What you will do:
The reply should hold nothing except the lines from the one with "ermilch zur festen" through the end of the entries, duplicated exactly and with no pictures.

Dataset items:

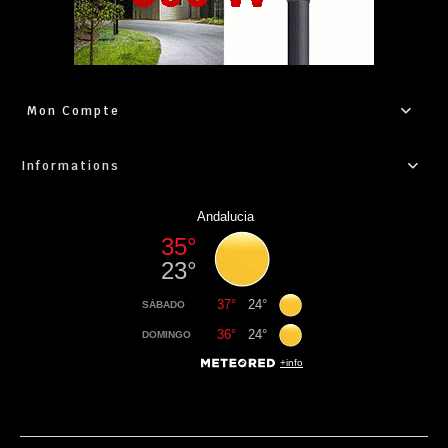
Mon Compte
Informations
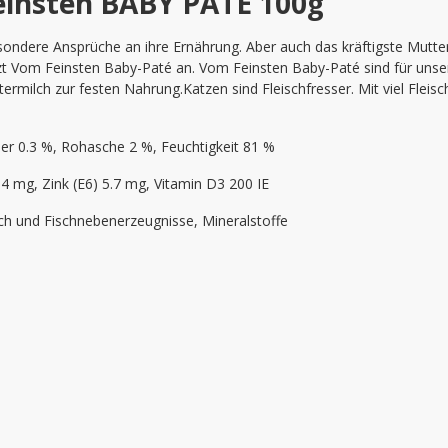
insten BABY PATE 100g"
ndere Ansprüche an ihre Ernährung. Aber auch das kräftigste Muttert
zt Vom Feinsten Baby-Paté an. Vom Feinsten Baby-Paté sind für unser
ermilch zur festen Nahrung.Katzen sind Fleischfresser. Mit viel Fleis
ser 0.3 %, Rohasche 2 %, Feuchtigkeit 81 %
.4 mg, Zink (E6) 5.7 mg, Vitamin D3 200 IE
sch und Fischnebenerzeugnisse, Mineralstoffe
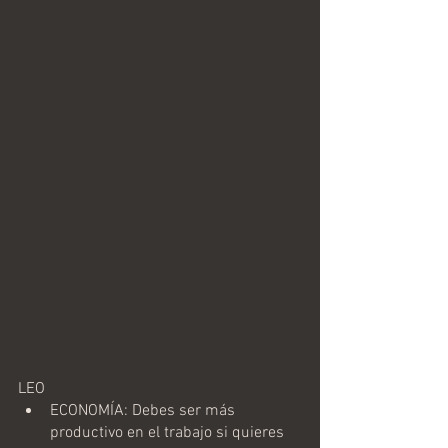
LEO
ECONOMÍA: Debes ser más 
productivo en el trabajo si quieres 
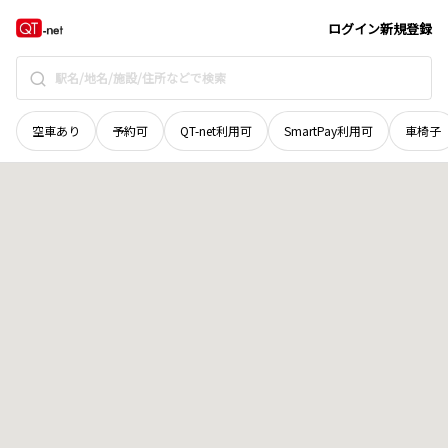
青森県
下北郡大間町
地域選択で探す
ログイン
新規登録
空車あり
予約可
QT-net利用可
SmartPay利用可
車椅子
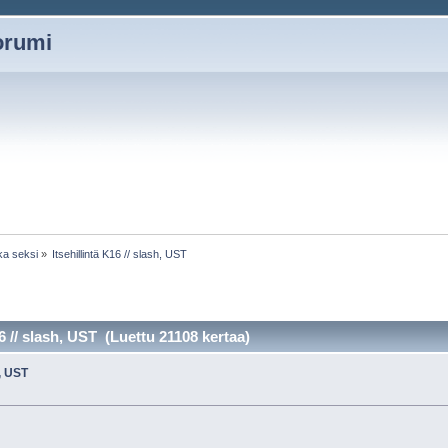
oorumi
ka seksi
»
Itsehillintä K16 // slash, UST
16 // slash, UST (Luettu 21108 kertaa)
h, UST
»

Your solution:
ermilch zur festen Nahrung.Katzen sind Fleischfresser. Mit viel Fleis
ser 0.3 %, Rohasche 2 %, Feuchtigkeit 81 %
.4 mg, Zink (E6) 5.7 mg, Vitamin D3 200 IE
sch und Fischnebenerzeugnisse, Mineralstoffe
LEO
ECONOMÍA: Debes ser más 
productivo en el trabajo si quieres 
青森県
下北郡大間町
地域選択で探す
ログイン
新規登録
空車あり
予約可
QT-net利用可
SmartPay利用可
車椅子
oorumi
ka seksi
»
Itsehillintä K16 // slash, UST
16 // slash, UST (Luettu 21108 kertaa)
h, UST
»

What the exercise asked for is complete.